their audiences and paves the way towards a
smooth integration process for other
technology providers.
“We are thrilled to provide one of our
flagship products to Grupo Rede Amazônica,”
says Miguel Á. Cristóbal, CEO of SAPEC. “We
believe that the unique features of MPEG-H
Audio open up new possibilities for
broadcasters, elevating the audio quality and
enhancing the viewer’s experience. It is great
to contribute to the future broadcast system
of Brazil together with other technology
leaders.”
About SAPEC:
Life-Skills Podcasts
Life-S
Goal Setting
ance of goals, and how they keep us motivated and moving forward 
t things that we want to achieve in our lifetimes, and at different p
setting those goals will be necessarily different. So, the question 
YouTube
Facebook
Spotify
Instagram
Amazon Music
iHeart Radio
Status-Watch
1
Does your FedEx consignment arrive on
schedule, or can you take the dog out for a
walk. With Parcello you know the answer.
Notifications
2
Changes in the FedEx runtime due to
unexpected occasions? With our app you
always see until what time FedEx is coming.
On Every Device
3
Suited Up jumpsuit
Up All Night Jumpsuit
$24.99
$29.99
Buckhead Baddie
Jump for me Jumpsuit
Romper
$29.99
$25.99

○ ○ ○

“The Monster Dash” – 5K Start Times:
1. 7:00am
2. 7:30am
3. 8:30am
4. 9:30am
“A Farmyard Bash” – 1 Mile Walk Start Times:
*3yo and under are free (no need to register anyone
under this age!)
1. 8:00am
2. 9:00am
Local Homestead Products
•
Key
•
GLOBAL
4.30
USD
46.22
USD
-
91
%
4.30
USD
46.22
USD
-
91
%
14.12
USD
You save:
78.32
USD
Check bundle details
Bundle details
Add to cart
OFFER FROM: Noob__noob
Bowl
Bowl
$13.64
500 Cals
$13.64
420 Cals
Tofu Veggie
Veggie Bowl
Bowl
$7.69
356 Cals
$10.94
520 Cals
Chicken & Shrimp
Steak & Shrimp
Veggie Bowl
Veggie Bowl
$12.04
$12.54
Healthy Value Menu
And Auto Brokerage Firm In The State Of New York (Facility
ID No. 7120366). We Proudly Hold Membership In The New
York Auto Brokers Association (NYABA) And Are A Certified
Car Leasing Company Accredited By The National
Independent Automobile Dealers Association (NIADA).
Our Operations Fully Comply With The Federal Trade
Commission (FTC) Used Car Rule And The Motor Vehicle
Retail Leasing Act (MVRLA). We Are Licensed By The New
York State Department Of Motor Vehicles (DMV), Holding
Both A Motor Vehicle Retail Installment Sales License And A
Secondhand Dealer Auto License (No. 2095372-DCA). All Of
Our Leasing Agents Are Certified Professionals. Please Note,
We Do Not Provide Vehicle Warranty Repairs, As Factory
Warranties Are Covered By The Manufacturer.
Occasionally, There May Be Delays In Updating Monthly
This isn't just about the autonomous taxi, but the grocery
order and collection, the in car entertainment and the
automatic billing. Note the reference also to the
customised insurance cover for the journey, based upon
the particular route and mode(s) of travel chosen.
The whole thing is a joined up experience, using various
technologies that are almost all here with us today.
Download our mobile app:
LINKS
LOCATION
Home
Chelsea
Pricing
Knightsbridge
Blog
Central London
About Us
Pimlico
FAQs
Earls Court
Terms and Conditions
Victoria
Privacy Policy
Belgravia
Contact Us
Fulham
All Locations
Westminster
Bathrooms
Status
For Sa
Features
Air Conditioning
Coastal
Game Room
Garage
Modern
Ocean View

○ ○ ○

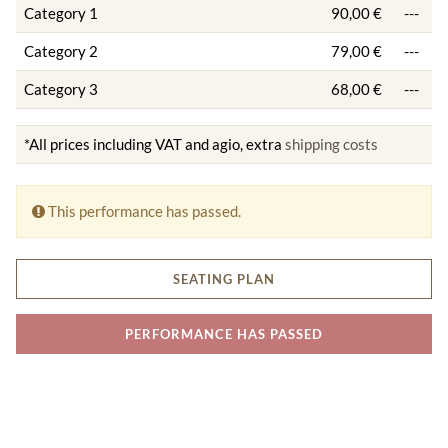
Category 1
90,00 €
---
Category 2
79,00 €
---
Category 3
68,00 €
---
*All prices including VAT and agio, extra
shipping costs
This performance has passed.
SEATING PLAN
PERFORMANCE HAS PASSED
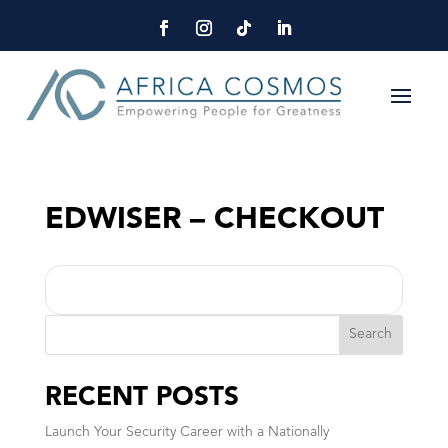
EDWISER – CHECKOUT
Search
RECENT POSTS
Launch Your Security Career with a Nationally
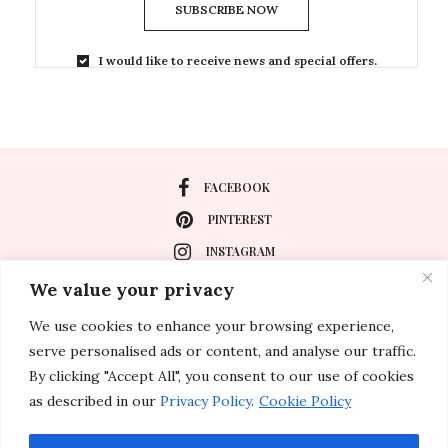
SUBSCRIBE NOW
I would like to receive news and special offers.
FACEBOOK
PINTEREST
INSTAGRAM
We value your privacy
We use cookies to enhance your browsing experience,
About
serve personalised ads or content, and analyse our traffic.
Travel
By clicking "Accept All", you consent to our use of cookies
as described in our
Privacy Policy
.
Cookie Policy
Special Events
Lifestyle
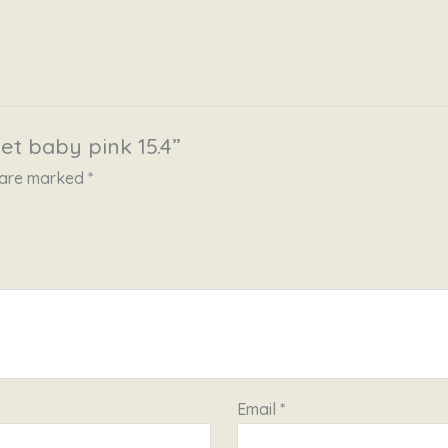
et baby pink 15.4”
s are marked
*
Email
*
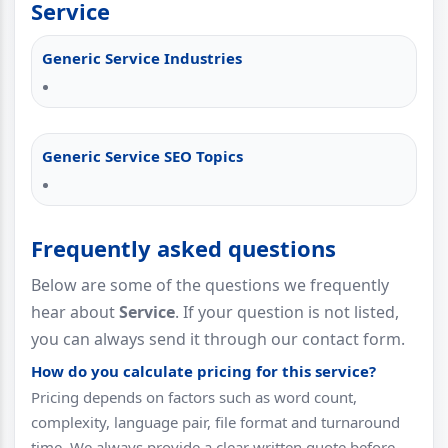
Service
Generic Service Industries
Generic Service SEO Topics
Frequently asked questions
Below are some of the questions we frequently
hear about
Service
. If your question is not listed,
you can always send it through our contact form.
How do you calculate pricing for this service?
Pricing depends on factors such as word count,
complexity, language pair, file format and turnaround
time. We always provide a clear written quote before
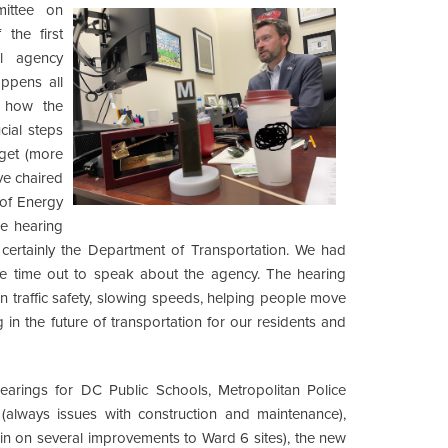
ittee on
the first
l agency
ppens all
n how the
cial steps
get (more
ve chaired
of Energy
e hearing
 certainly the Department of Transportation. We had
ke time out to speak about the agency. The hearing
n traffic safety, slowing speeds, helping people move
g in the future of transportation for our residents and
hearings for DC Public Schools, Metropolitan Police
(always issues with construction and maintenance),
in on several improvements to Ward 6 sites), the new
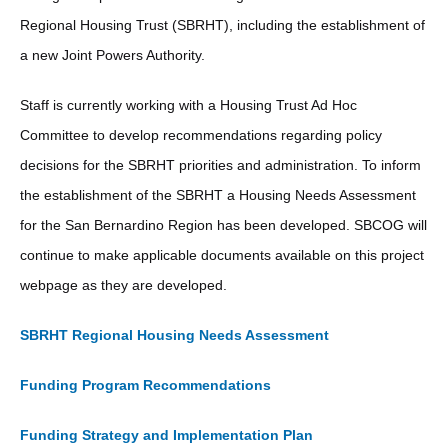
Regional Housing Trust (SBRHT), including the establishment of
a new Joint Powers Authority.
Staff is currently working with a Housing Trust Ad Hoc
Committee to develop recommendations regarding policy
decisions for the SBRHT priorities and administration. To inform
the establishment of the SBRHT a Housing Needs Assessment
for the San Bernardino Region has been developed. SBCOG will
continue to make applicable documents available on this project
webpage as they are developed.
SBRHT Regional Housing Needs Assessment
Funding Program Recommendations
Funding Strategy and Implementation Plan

○ ○ ○

## [Task]
List every line in the records above that contains the word "Housing".

## [Expected output]
Regional Housing Trust (SBRHT), including the establishment of
Staff is currently working with a Housing Trust Ad Hoc
the establishment of the SBRHT a Housing Needs Assessment
SBRHT Regional Housing Needs Assessment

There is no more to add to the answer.